My girls competed on Saturday in their second ever baton twirling contest. Like with the first, I was very, very proud of both of them and their entire team — their performances, yes, but more importantly, their attitudes, their sportsmanship, and their pure enjoyment of the event. But Saturday’s competition inadvertently brought up another topic that I think is important.
In between (and after) our girls’ events, we had the wonderful opportunity to see other, very amazing twirlers in action. Several of these top twirlers were male. One in particular caught our attention several times. In fact, he caught the eyes of most of the people present. At one point, while he was performing in a duet twirling event with a very talented female twirler, the entire arena stopped to look. Twirlers who were in the practice area (separated from the performance floor by a curtain), judges who were judging other events but were between performances, and all performers (not participating in an event at that moment) and observers stopped what they were doing for the full two to three minutes to watch this pair. Their routine was breathtaking.
Later, we got to see this same male twirler perform a solo routine and he was just as incredible. The talent this young man has was palpable. The next day, I read a Facebook post by a friend and fellow twirling mom who mentioned what a great time the girls had and that they were excited to see Jonathan Burkin (who had been on America’s Got Talent) twirl.
Instantly, Jim and I both knew that this must be the young man we had watched with such wonder. I Googled him just to be sure. Yep, it was him. But what I saw regarding this extraordinary young man got me on my soapbox again.
On America’s Got Talent (as shown in the clip above) he and his mom both talked about how hard it was for him growing up as a twirler. Other kids teased him relentlessly and called him names. Other people (presumably adults) said unpleasant things as he twirled in parades. Thankfully, this young man had a family who supported him wholeheartedly, who loved him no matter what others thought.
Of course, the major issue he faced was that people view baton twirling as “girlie” and therefore can’t get behind a boy enjoying it. And worse than that, they have to demean him and try to interfere with his enjoyment of his chosen sport. It makes me so sad and so angry that we can’t just support each other in our interests. Why do we have to pass judgment and criticize?
Since both of our kids are girls, we haven’t run into this prejudice. But we have encountered another one regarding twirling: Many people don’t view twirling as a sport. Emerald and I have talked with several people who have asked her about her activities and when she mentions twirling with a huge smile on her face, they immediately follow up with “Do you play any sports?” I know they mean soccer or field hockey or the like. But, heeelllloooo! She just told you she loves twirling!! So far it hasn’t bothered Emerald, but after hearing about the treatment Jonathan Burkin received from his peers, I wonder if this is part of the problem, as well.

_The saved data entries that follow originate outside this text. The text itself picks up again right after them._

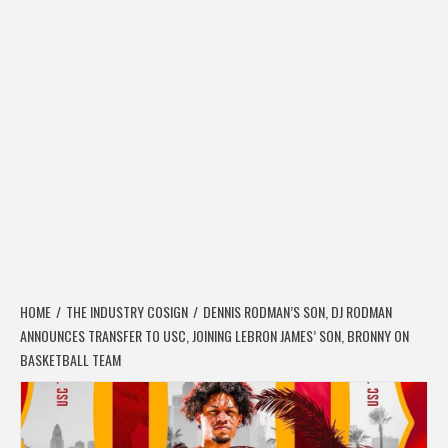
HOME
THE INDUSTRY COSIGN
DENNIS RODMAN’S SON, DJ RODMAN
ANNOUNCES TRANSFER TO USC, JOINING LEBRON JAMES’ SON, BRONNY ON
BASKETBALL TEAM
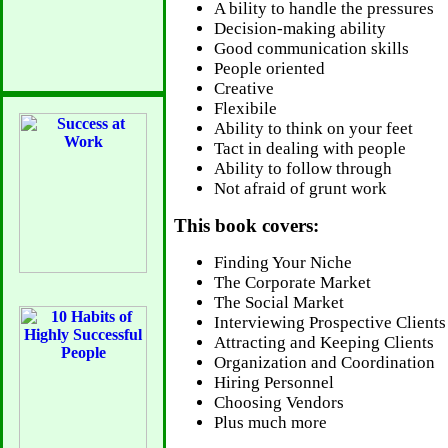
A bility to handle the pressures
Decision-making ability
Good communication skills
People oriented
Creative
Flexibile
Ability to think on your feet
Tact in dealing with people
Ability to follow through
Not afraid of grunt work
This book covers:
Finding Your Niche
The Corporate Market
The Social Market
Interviewing Prospective Clients
Attracting and Keeping Clients
Organization and Coordination
Hiring Personnel
Choosing Vendors
Plus much more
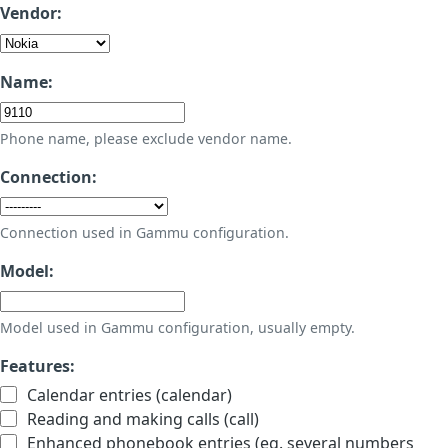
Vendor:
Name:
Phone name, please exclude vendor name.
Connection:
Connection used in Gammu configuration.
Model:
Model used in Gammu configuration, usually empty.
Features:
Calendar entries (calendar)
Reading and making calls (call)
Enhanced phonebook entries (eg. several numbers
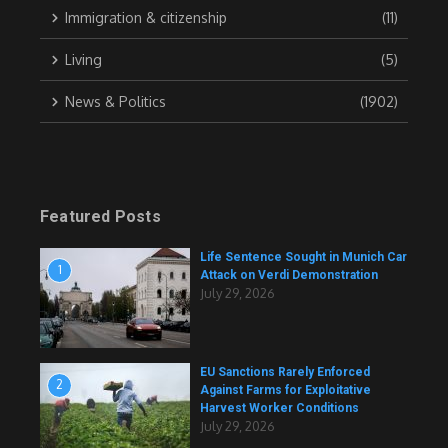
Immigration & citizenship
(11)
Living
(5)
News & Politics
(1902)
Featured Posts
Life Sentence Sought in Munich Car
1
Attack on Verdi Demonstration
July 29, 2026
EU Sanctions Rarely Enforced
2
Against Farms for Exploitative
Harvest Worker Conditions
July 29, 2026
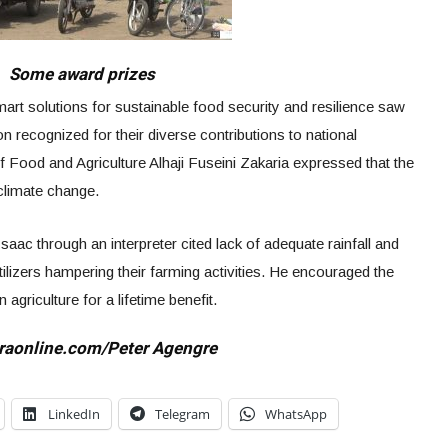
Some award prizes
art solutions for sustainable food security and resilience saw
n recognized for their diverse contributions to national
 Food and Agriculture Alhaji Fuseini Zakaria expressed that the
climate change.
c through an interpreter cited lack of adequate rainfall and
rtilizers hampering their farming activities. He encouraged the
 agriculture for a lifetime benefit.
raonline.com/Peter Agengre
LinkedIn
Telegram
WhatsApp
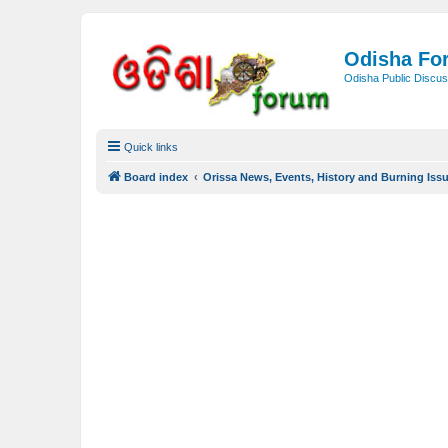
Odisha Fo
Odisha Public Discus
Quick links
Board index
Orissa News, Events, History and Burning Iss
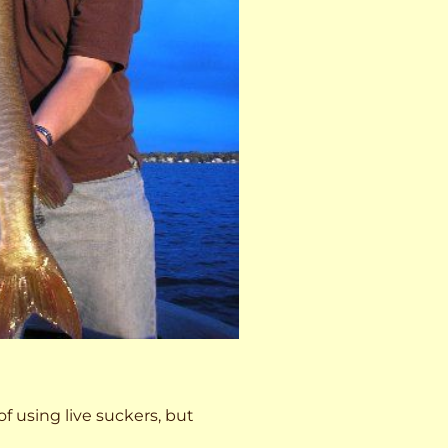
 of using live suckers, but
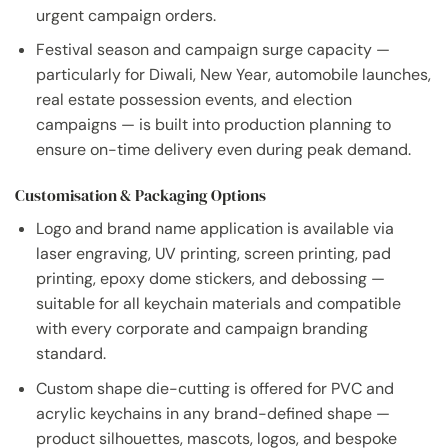
urgent campaign orders.
Festival season and campaign surge capacity —
particularly for Diwali, New Year, automobile launches,
real estate possession events, and election
campaigns — is built into production planning to
ensure on-time delivery even during peak demand.
Customisation & Packaging Options
Logo and brand name application is available via
laser engraving, UV printing, screen printing, pad
printing, epoxy dome stickers, and debossing —
suitable for all keychain materials and compatible
with every corporate and campaign branding
standard.
Custom shape die-cutting is offered for PVC and
acrylic keychains in any brand-defined shape —
product silhouettes, mascots, logos, and bespoke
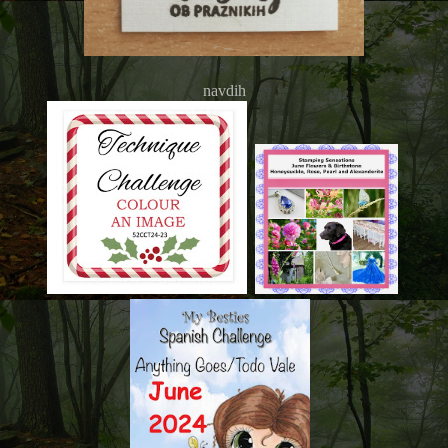
navdih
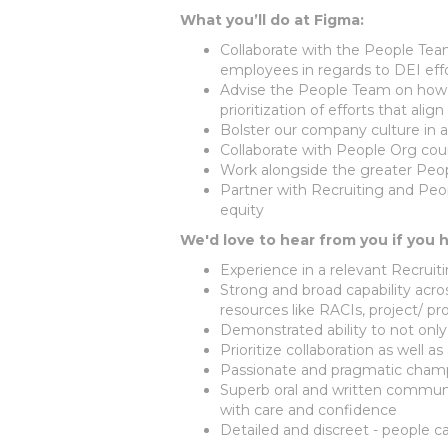
What you’ll do at Figma:
Collaborate with the People Te
employees in regards to DEI eff
Advise the People Team on how D
prioritization of efforts that ali
Bolster our company culture in a
Collaborate with People Org cou
Work alongside the greater Peo
Partner with Recruiting and Peo
equity
We'd love to hear from you if you 
Experience in a relevant Recruit
Strong and broad capability across
resources like RACIs, project/
Demonstrated ability to not onl
Prioritize collaboration as well 
Passionate and pragmatic champi
Superb oral and written communi
with care and confidence
Detailed and discreet - people ca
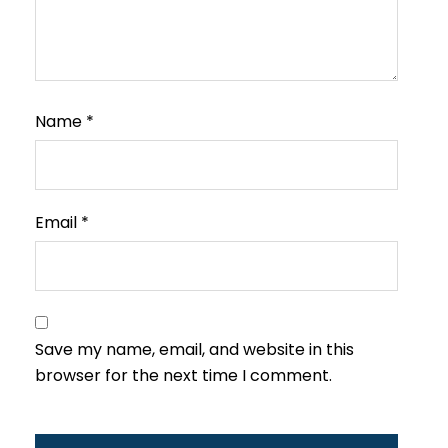
Name
*
Email
*
Save my name, email, and website in this
browser for the next time I comment.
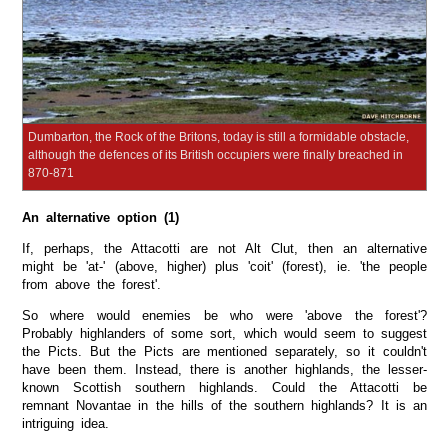
Dumbarton, the Rock of the Britons, today is still a formidable obstacle,
although the defences of its British occupiers were finally breached in
870-871
An alternative option (1)
If, perhaps, the Attacotti are not Alt Clut, then an alternative
might be 'at-' (above, higher) plus 'coit' (forest), ie. 'the people
from above the forest'.
So where would enemies be who were 'above the forest'?
Probably highlanders of some sort, which would seem to suggest
the Picts. But the Picts are mentioned separately, so it couldn't
have been them. Instead, there is another highlands, the lesser-
known Scottish southern highlands. Could the Attacotti be
remnant Novantae in the hills of the southern highlands? It is an
intriguing idea.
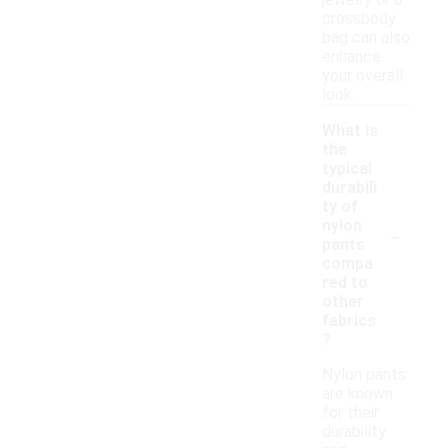
jewelry or a
crossbody
bag can also
enhance
your overall
look.
What is
the
typical
durabili
ty of
-
nylon
pants
compa
red to
other
fabrics
?
Nylon pants
are known
for their
durability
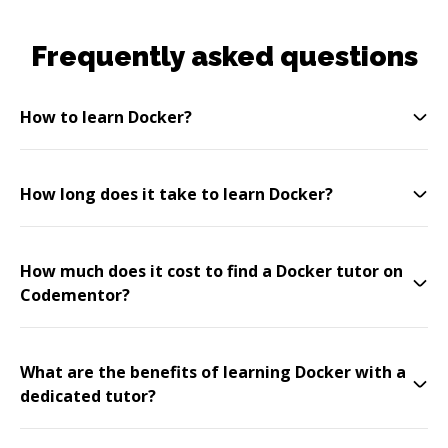
Frequently asked questions
How to learn Docker?
How long does it take to learn Docker?
How much does it cost to find a Docker tutor on
Codementor?
What are the benefits of learning Docker with a
dedicated tutor?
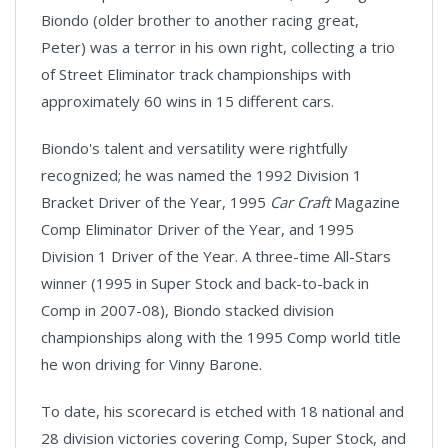
Biondo (older brother to another racing great,
Peter) was a terror in his own right, collecting a trio
of Street Eliminator track championships with
approximately 60 wins in 15 different cars.
Biondo's talent and versatility were rightfully
recognized; he was named the 1992 Division 1
Bracket Driver of the Year, 1995
Car Craft
Magazine
Comp Eliminator Driver of the Year, and 1995
Division 1 Driver of the Year. A three-time All-Stars
winner (1995 in Super Stock and back-to-back in
Comp in 2007-08), Biondo stacked division
championships along with the 1995 Comp world title
he won driving for Vinny Barone.
To date, his scorecard is etched with 18 national and
28 division victories covering Comp, Super Stock, and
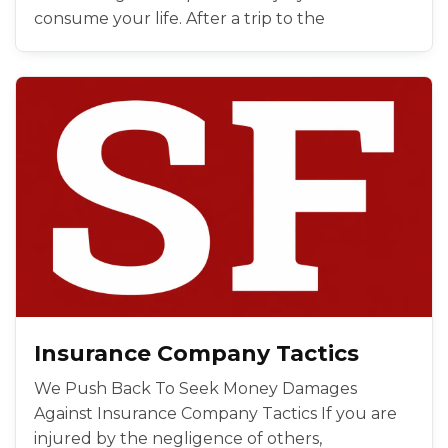
consume your life. After a trip to the
Insurance Company Tactics
We Push Back To Seek Money Damages
Against Insurance Company Tactics If you are
injured by the negligence of others,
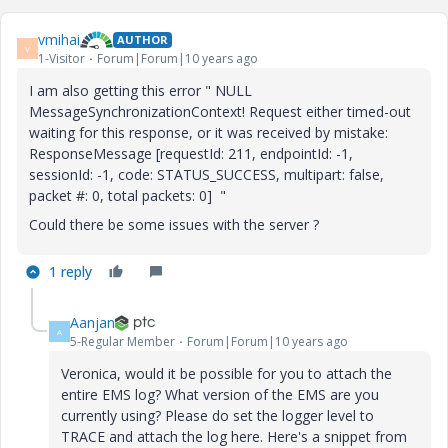
vmihai
AUTHOR
V
1-Visitor
Forum|Forum|10 years ago
I am also getting this error " NULL
MessageSynchronizationContext! Request either timed-out
waiting for this response, or it was received by mistake:
ResponseMessage [requestId: 211, endpointId: -1,
sessionId: -1, code: STATUS_SUCCESS, multipart: false,
packet #: 0, total packets: 0] "
Could there be some issues with the server ?
1 reply
Aanjan
A
5-Regular Member
Forum|Forum|10 years ago
Veronica, would it be possible for you to attach the
entire EMS log? What version of the EMS are you
currently using? Please do set the logger level to
TRACE and attach the log here. Here's a snippet from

I’ve watched enough twirling, picked up the baton enough times myself, and walked alongside enough parades to know that this is most definitely a sport. If you don’t agree, do me a favor for just a few minutes. Pick up a baton, or even a stick. Move it around in your fingers (or twirl it if you know how). Now without stopping, toss it up in the air. Catch it and keep twirling. Pass it between your legs. Keep twirling. Roll it over your back. Toss it under your leg. Catch it. Keep twirling and kick your leg backward. Now toss the baton/stick in the air and while it’s up there, spin in a full circle and catch the baton/stick before it hits the ground. Don’t stop; keep twirling. Now roll it over your elbow and spring it up in the air. Catch it. Keep going for a total of two minutes. Take a bow. How do you feel? Are you winded?
If you didn’t try that, how about twirling your baton/stick and marching (with your knees high) the entire length of the main street in your town? Do you think you’d be winded then? I hope this has convinced you that twirling is at least an athletic event. Now let me address other things that make a sport a sport. My girls are part of a team. They have learned that their team depends on them to show up, to have all their equipment with them, to know their routines, and to give it their all, for the good of the whole group. They have learned to support each other, no matter whether a teammate is having a good performance day or a bad one. They’ve learned to say “Good job” whether their fellow twirler won first place or last and whether or not their teammate dropped the baton 20 times or none. They are performing and competing in athletic events and they are learning the lessons that I hope all kids learn from their sports. On top of that, they are having fun. Who could ask for more than that from any sport?
I look forward to a day on which we can support our fellow human beings in being themselves and in doing whatever sport or activity they enjoy. I look forward to the day that we can stop trying to make others feel bad about what they like to do and as Jonathan Burkin said about the judges on America’s Got Talent:
“I hope they realize how much dedication it takes to be good at anything.”